OTTAWA — New Brunswick Premier Blaine Higgs says his province’s alternative to the federal carbon price will be to ship liquid natural gas to Europe as an alternative to coal.

Higgs says he has a business case to do it, although there’s just one problem: he doesn’t currently have any gas to send.

Higgs is appearing virtually in front of a House of Commons committee, where Conservatives invited Higgs and his Alberta and Saskatchewan counterparts to testify about their dislike of the carbon price.

They are among seven premiers who recently called on Prime Minister Justin Trudeau to cancel the carbon price increase planned for April 1.

Trudeau this week wrote to those premiers inviting them to suggest alternatives to the federal carbon price that would achieve the same results.

Higgs has long championed the development of shale gas in New Brunswick and he says the carbon price is barely going to make a dent in world emissions as long as China continues to build coal plants.

He says Canada’s emissions are a drop in the bucket of global emissions and that shipping cleaner fuels overseas to replace coal would be a more effective strategy.

“In Canada we’re thinking in a bubble,” said Higgs. “I propose to make a difference worldwide.”
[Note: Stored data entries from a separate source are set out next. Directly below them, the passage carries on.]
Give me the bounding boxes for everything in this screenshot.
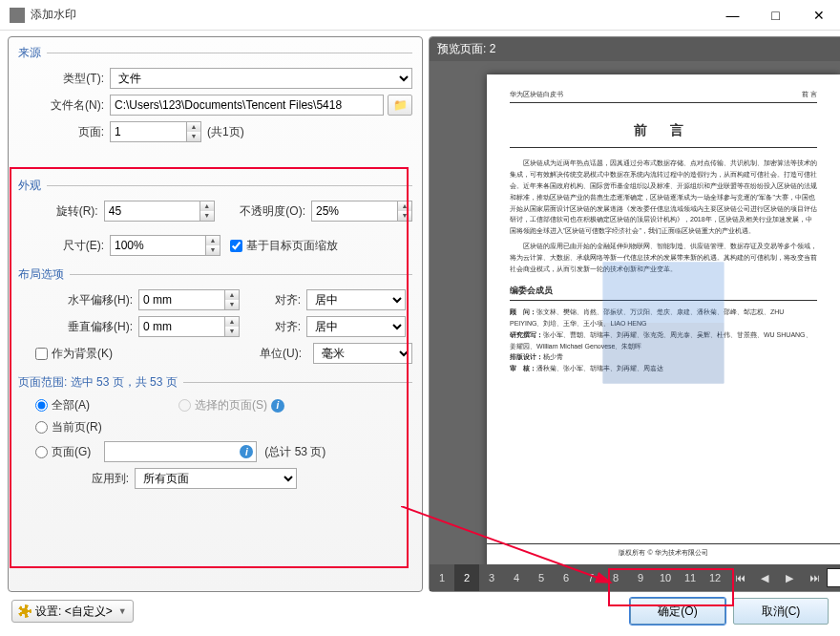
size-label: 尺寸(E): [18, 238, 104, 254]
info-icon: i [271, 399, 284, 413]
opacity-spinner[interactable]: ▲▼ [311, 201, 412, 222]
page-12[interactable]: 12 [703, 564, 727, 591]
page-label: 页面: [18, 124, 104, 140]
watermark-icon [542, 201, 786, 445]
last-page-button[interactable]: ⏭ [802, 564, 827, 591]
page-9[interactable]: 9 [628, 564, 653, 591]
pages-total: (总计 53 页) [264, 444, 326, 460]
window-title: 添加水印 [31, 7, 711, 23]
preview-body: 华为区块链白皮书前 言 前 言 区块链成为近两年热点话题，因其通过分布式数据存储… [430, 61, 840, 564]
apply-label: 应用到: [18, 471, 129, 487]
page-5[interactable]: 5 [529, 564, 554, 591]
minimize-button[interactable]: — [711, 0, 754, 31]
page-4[interactable]: 4 [504, 564, 529, 591]
page-11[interactable]: 11 [678, 564, 703, 591]
voffset-label: 垂直偏移(H): [18, 319, 133, 335]
valign-label: 对齐: [253, 319, 301, 335]
dialog-footer: 设置: <自定义> ▼ 确定(O) 取消(C) [0, 592, 840, 630]
preview-page: 华为区块链白皮书前 言 前 言 区块链成为近两年热点话题，因其通过分布式数据存储… [487, 74, 840, 564]
size-spinner[interactable]: ▲▼ [110, 235, 220, 256]
browse-button[interactable]: 📁 [388, 95, 412, 116]
layout-heading: 布局选项 [9, 259, 422, 286]
page-10[interactable]: 10 [653, 564, 678, 591]
source-heading: 来源 [9, 37, 422, 65]
hoffset-spinner[interactable]: ▲▼ [138, 289, 240, 310]
range-all-radio[interactable]: 全部(A) [35, 397, 178, 413]
unit-label: 单位(U): [260, 346, 302, 362]
unit-select[interactable]: 毫米 [313, 343, 412, 364]
page-3[interactable]: 3 [479, 564, 504, 591]
halign-select[interactable]: 居中 [306, 289, 406, 310]
rotate-spinner[interactable]: ▲▼ [104, 201, 215, 222]
maximize-button[interactable]: □ [754, 0, 797, 31]
range-pages-radio[interactable]: 页面(G) [35, 444, 91, 460]
page-7[interactable]: 7 [578, 564, 603, 591]
voffset-spinner[interactable]: ▲▼ [138, 316, 240, 337]
range-selected-radio[interactable]: 选择的页面(S) [178, 397, 267, 413]
close-button[interactable]: ✕ [797, 0, 840, 31]
rotate-label: 旋转(R): [18, 203, 98, 220]
page-2[interactable]: 2 [454, 564, 479, 591]
settings-dropdown[interactable]: 设置: <自定义> ▼ [11, 600, 134, 623]
appearance-heading: 外观 [9, 170, 422, 198]
page-8[interactable]: 8 [603, 564, 628, 591]
halign-label: 对齐: [253, 292, 301, 308]
first-page-button[interactable]: ⏮ [727, 564, 752, 591]
scale-checkbox[interactable]: 基于目标页面缩放 [230, 238, 338, 254]
options-panel: 来源 类型(T): 文件 文件名(N): 📁 页面: ▲▼ (共1页) 外观 旋… [8, 36, 423, 592]
filename-label: 文件名(N): [18, 97, 104, 114]
page-1[interactable]: 1 [430, 564, 454, 591]
type-label: 类型(T): [18, 71, 104, 87]
cancel-button[interactable]: 取消(C) [733, 598, 829, 625]
prev-page-button[interactable]: ◀ [752, 564, 777, 591]
gear-icon [18, 604, 32, 618]
ok-button[interactable]: 确定(O) [630, 598, 725, 625]
doc-heading: 前 言 [510, 122, 817, 148]
valign-select[interactable]: 居中 [306, 316, 406, 337]
range-heading: 页面范围: 选中 53 页，共 53 页 [9, 367, 422, 394]
apply-select[interactable]: 所有页面 [135, 468, 297, 489]
app-icon [10, 8, 25, 23]
page-6[interactable]: 6 [554, 564, 578, 591]
next-page-button[interactable]: ▶ [777, 564, 802, 591]
filename-input[interactable] [110, 95, 384, 116]
page-total: (共1页) [207, 124, 244, 140]
hoffset-label: 水平偏移(H): [18, 292, 133, 308]
page-spinner[interactable]: ▲▼ [110, 121, 201, 142]
pages-input[interactable] [104, 441, 257, 462]
background-checkbox[interactable]: 作为背景(K) [35, 346, 113, 362]
range-current-radio[interactable]: 当前页(R) [35, 419, 102, 435]
type-select[interactable]: 文件 [110, 68, 412, 89]
preview-panel: 预览页面: 2 华为区块链白皮书前 言 前 言 区块链成为近两年热点话题，因其通… [429, 36, 840, 592]
page-number-input[interactable] [827, 568, 840, 587]
preview-heading: 预览页面: 2 [430, 37, 840, 61]
preview-pager: 1 2 3 4 5 6 7 8 9 10 11 12 ⏮ ◀ ▶ ⏭ [430, 564, 840, 591]
title-bar: 添加水印 — □ ✕ [0, 0, 840, 31]
opacity-label: 不透明度(O): [220, 203, 305, 220]
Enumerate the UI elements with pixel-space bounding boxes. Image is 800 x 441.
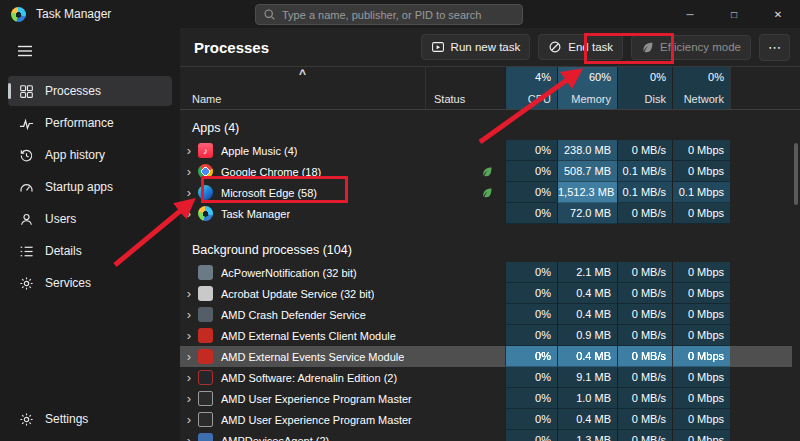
microsoft-edge-icon (198, 185, 213, 200)
column-header-disk[interactable]: 0% Disk (617, 67, 672, 109)
process-row[interactable]: ›♪Apple Music (4)0%238.0 MB0 MB/s0 Mbps (180, 140, 792, 161)
memory-cell: 0.4 MB (557, 304, 617, 325)
memory-cell: 0.4 MB (557, 346, 617, 367)
sidebar-item-users[interactable]: Users (8, 204, 172, 234)
table-header: ^ Name Status 4% CPU 60% Memory 0% Disk … (180, 66, 800, 110)
process-name: AMD Crash Defender Service (221, 309, 366, 321)
process-name-cell: ›Microsoft Edge (58) (180, 182, 425, 203)
memory-cell: 0.4 MB (557, 283, 617, 304)
sidebar-item-settings[interactable]: Settings (8, 404, 172, 434)
process-row[interactable]: ›AMPDevicesAgent (2)0%1.3 MB0 MB/s0 Mbps (180, 430, 792, 441)
close-button[interactable]: ✕ (756, 0, 800, 28)
disk-cell: 0.1 MB/s (617, 182, 672, 203)
search-input[interactable] (282, 9, 515, 21)
column-header-name[interactable]: ^ Name (180, 67, 425, 109)
expand-chevron-icon[interactable]: › (180, 283, 198, 304)
process-row[interactable]: ›AMD External Events Service Module0%0.4… (180, 346, 792, 367)
cpu-cell: 0% (505, 409, 557, 430)
expand-chevron-icon[interactable]: › (180, 161, 198, 182)
group-header[interactable]: Apps (4) (180, 116, 792, 140)
process-row[interactable]: ›Microsoft Edge (58)0%1,512.3 MB0.1 MB/s… (180, 182, 792, 203)
sidebar-item-details[interactable]: Details (8, 236, 172, 266)
process-row[interactable]: ›Task Manager0%72.0 MB0 MB/s0 Mbps (180, 203, 792, 224)
group-header[interactable]: Background processes (104) (180, 238, 792, 262)
menu-toggle-button[interactable] (8, 36, 42, 66)
sidebar-item-services[interactable]: Services (8, 268, 172, 298)
expand-chevron-icon[interactable]: › (180, 409, 198, 430)
processes-icon (18, 83, 34, 99)
expand-chevron-icon[interactable]: › (180, 367, 198, 388)
row-filler (730, 283, 792, 304)
expand-chevron-icon[interactable]: › (180, 203, 198, 224)
expand-chevron-icon[interactable]: › (180, 388, 198, 409)
sidebar-item-app-history[interactable]: App history (8, 140, 172, 170)
process-row[interactable]: ›AMD Software: Adrenalin Edition (2)0%9.… (180, 367, 792, 388)
expand-chevron-icon[interactable]: › (180, 346, 198, 367)
minimize-button[interactable]: ─ (668, 0, 712, 28)
cpu-cell: 0% (505, 203, 557, 224)
maximize-button[interactable]: □ (712, 0, 756, 28)
column-header-network[interactable]: 0% Network (672, 67, 730, 109)
search-box[interactable] (255, 4, 523, 25)
more-options-button[interactable]: ⋯ (759, 34, 790, 61)
process-row[interactable]: ›AMD User Experience Program Master0%0.4… (180, 409, 792, 430)
process-row[interactable]: ›AMD External Events Client Module0%0.9 … (180, 325, 792, 346)
expand-chevron-icon[interactable]: › (180, 140, 198, 161)
row-filler (730, 304, 792, 325)
cpu-cell: 0% (505, 367, 557, 388)
window-title: Task Manager (36, 7, 111, 21)
network-cell: 0 Mbps (672, 304, 730, 325)
end-task-button[interactable]: End task (538, 34, 623, 60)
disk-cell: 0 MB/s (617, 304, 672, 325)
vertical-scrollbar[interactable] (794, 143, 798, 205)
efficiency-mode-button[interactable]: Efficiency mode (631, 35, 751, 60)
cpu-cell: 0% (505, 161, 557, 182)
titlebar: Task Manager ─ □ ✕ (0, 0, 800, 28)
sidebar-item-startup-apps[interactable]: Startup apps (8, 172, 172, 202)
process-name: AMD User Experience Program Master (221, 414, 412, 426)
details-icon (18, 243, 34, 259)
cpu-cell: 0% (505, 283, 557, 304)
sidebar-item-processes[interactable]: Processes (8, 76, 172, 106)
memory-cell: 2.1 MB (557, 262, 617, 283)
sidebar-item-performance[interactable]: Performance (8, 108, 172, 138)
expand-chevron-icon[interactable]: › (180, 182, 198, 203)
row-filler (730, 203, 792, 224)
main-panel: Processes Run new task End task Efficien… (180, 28, 800, 441)
more-icon: ⋯ (768, 40, 781, 55)
status-cell (425, 304, 505, 325)
process-name-cell: ›AMD User Experience Program Master (180, 409, 425, 430)
run-new-task-button[interactable]: Run new task (421, 34, 531, 60)
process-row[interactable]: ›Google Chrome (18)0%508.7 MB0.1 MB/s0 M… (180, 161, 792, 182)
column-header-status[interactable]: Status (425, 67, 505, 109)
row-filler (730, 161, 792, 182)
column-header-cpu[interactable]: 4% CPU (505, 67, 557, 109)
process-name: AMPDevicesAgent (2) (221, 435, 329, 441)
process-name: AMD Software: Adrenalin Edition (2) (221, 372, 397, 384)
column-header-memory[interactable]: 60% Memory (557, 67, 617, 109)
row-filler (730, 409, 792, 430)
process-name-cell: ›AMPDevicesAgent (2) (180, 430, 425, 441)
cpu-cell: 0% (505, 430, 557, 441)
expand-chevron-icon[interactable]: › (180, 325, 198, 346)
process-row[interactable]: ›Acrobat Update Service (32 bit)0%0.4 MB… (180, 283, 792, 304)
process-row[interactable]: AcPowerNotification (32 bit)0%2.1 MB0 MB… (180, 262, 792, 283)
sidebar-item-label: Details (45, 244, 82, 258)
row-filler (730, 140, 792, 161)
network-cell: 0 Mbps (672, 325, 730, 346)
process-row[interactable]: ›AMD Crash Defender Service0%0.4 MB0 MB/… (180, 304, 792, 325)
process-name: Task Manager (221, 208, 290, 220)
memory-cell: 238.0 MB (557, 140, 617, 161)
window-app-icon (198, 391, 213, 406)
efficiency-leaf-icon (481, 187, 493, 199)
expand-chevron-icon[interactable]: › (180, 304, 198, 325)
sidebar-item-label: Performance (45, 116, 114, 130)
disk-cell: 0 MB/s (617, 346, 672, 367)
sort-caret-icon[interactable]: ^ (180, 68, 425, 80)
process-row[interactable]: ›AMD User Experience Program Master0%1.0… (180, 388, 792, 409)
memory-cell: 0.4 MB (557, 409, 617, 430)
disk-cell: 0 MB/s (617, 203, 672, 224)
cpu-cell: 0% (505, 304, 557, 325)
expand-chevron-icon[interactable]: › (180, 430, 198, 441)
toolbar: Processes Run new task End task Efficien… (180, 28, 800, 66)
A Spanish company last year walked away from a proposal to build a natural gas export terminal in Saint John, citing the high costs of shipping gas, which would have to be sent by pipelines from Western Canada. 

Former Liberal Premier Brian Gallant legislated a moratorium on hydraulic fracking in New Brunswick in 2014. That decision came after violent anti-fracking protests rocked New Brunswick in 2013.

Fracking is a process that pumps large volumes of water and chemicals underground to break apart layers of rock and release pockets of gas trapped inside.